What is the value of n in Reverse Combinatorics problem?

[hotvette]

TL;DR

Combinations with repetition

Not homework, just working odd numbered problems in the book.

Sue has 24 each of n different colored beads. If 20 beads are selected (with repetition allowed) what is the value of n if there are 230,230 possible combinations. I view this as a problem of number of integer solutions to a linear equation, thus:

$x_1 + x_2 + \dots + x_n = 20, x_i \ge 0$ has $C(n+20-1,20) = C(n+19,20) = \frac{(n+19)!}{20!(n-1)!} = 230,230$ solutions, which means the task is to solve for $n$. I managed to get the correct answer ($n=7$) by trying different values of n. What I'm wondering is if there is a reasonable way to determine $n$ algebraically. I can't see any.

 

[andrewkirk]

We can rearrange the equation to be a polynomial equation:
$$p(n)=0$$
where $p$ is the following degree-20 polynomial:
$$p(n) = \prod_{k=1}^{20} (n-k+1)- 230230\times 20!$$

We can then use techniques for root-finding to find the answer.
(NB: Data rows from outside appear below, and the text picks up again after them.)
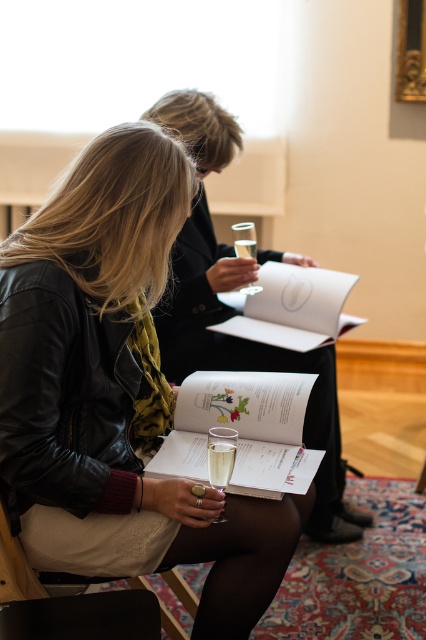 You are a photographer trying to capture a clear shot of the translucent glass at lower center. However, the leather jacket at center is blocking your view. Can you move the jacket to get a better angle?

The leather jacket at center is positioned over the translucent glass at lower center, so moving the jacket would allow you to see the glass clearly.

You are standing in the room and want to reach the point marked at coordinates (221, 477). If you take a step forward of 1 meter, will you be closer to the point?

The point at coordinates (221, 477) is 1.51 meters away from the viewer. Taking a step forward of 1 meter would bring you to 0.51 meters away from the point, so yes, you will be closer.

Consider the image. You are at a party and want to choose a glass for your champagne. You prefer a taller glass to make the drink appear more elegant. Which one between the clear glass wine glass at lower center and the translucent glass at lower center should you pick?

The clear glass wine glass at lower center is taller than the translucent glass at lower center, so you should choose the clear glass wine glass at lower center to make the champagne appear more elegant. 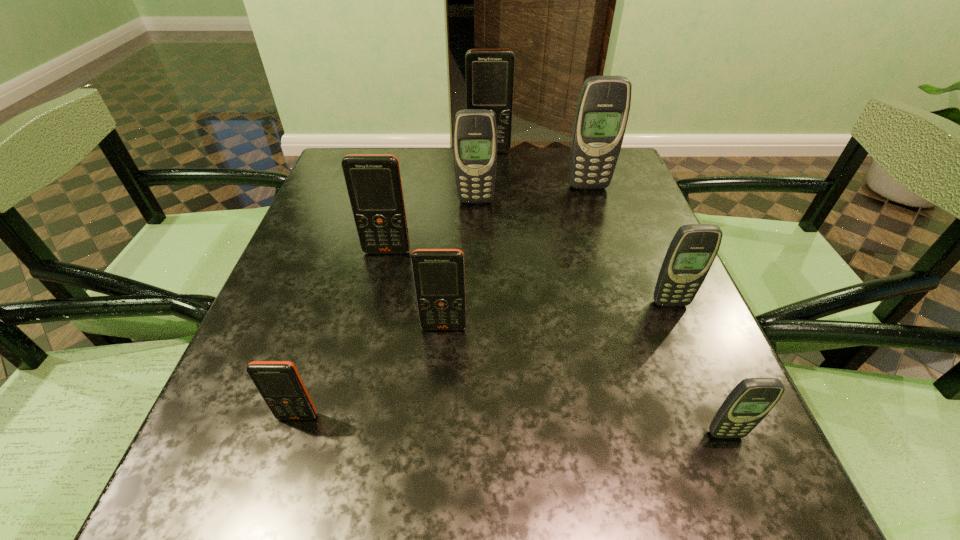 Locate an element on the screen. Image resolution: width=960 pixels, height=540 pixels. blank region between the smallest gray cellular telephone and the third nearest gray cellular telephone is located at coordinates (601, 318).

Locate an element on the screen. object that is the seventh nearest to the second farthest orange cellular telephone is located at coordinates (752, 399).

You are a GUI agent. You are given a task and a screenshot of the screen. Output one action in this format:
    pyautogui.click(x=<x>, y=<y>)
    Task: Click on the object that is the closest one to the third biggest orange cellular telephone
    
    Given the screenshot: What is the action you would take?
    pyautogui.click(x=373, y=181)

Where is `cellular telephone that is the second nearest to the farthest cellular telephone`? This screenshot has width=960, height=540. cellular telephone that is the second nearest to the farthest cellular telephone is located at coordinates (475, 134).

Identify which cellular telephone is the second nearest to the farthest object. Please provide its 2D coordinates. Your answer should be formatted as a tuple, i.e. [(x, y)], where the tuple contains the x and y coordinates of a point satisfying the conditions above.

[(475, 134)]

What are the coordinates of `orange cellular telephone that is the closest one to the second nearest cellular telephone` in the screenshot? It's located at (439, 275).

Find the location of `orange cellular telephone object that ranks as the third closest to the leftmost gray cellular telephone`. orange cellular telephone object that ranks as the third closest to the leftmost gray cellular telephone is located at coordinates (439, 275).

In order to click on gray cellular telephone object that ranks as the fourth closest to the sixth farthest cellular telephone in this screenshot , I will do `click(602, 112)`.

Locate which gray cellular telephone is the third closest to the farthest object. Please provide its 2D coordinates. Your answer should be formatted as a tuple, i.e. [(x, y)], where the tuple contains the x and y coordinates of a point satisfying the conditions above.

[(692, 251)] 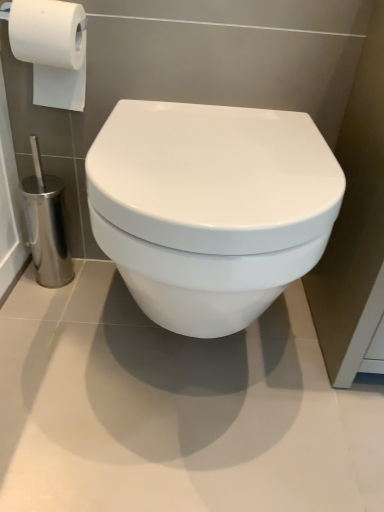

While that is an 'algebraic' technique it is not at all suitable to the problem. There will be up to twenty roots to be found and only one of them will be the n that we want.

It is more efficient to just start with $n=1$ and keep increasing it until the solution is found.

 

[hotvette]

Thanks!

 

[WWGD]

Maybe finding the factors of 230,230 will help narrow down the values of n.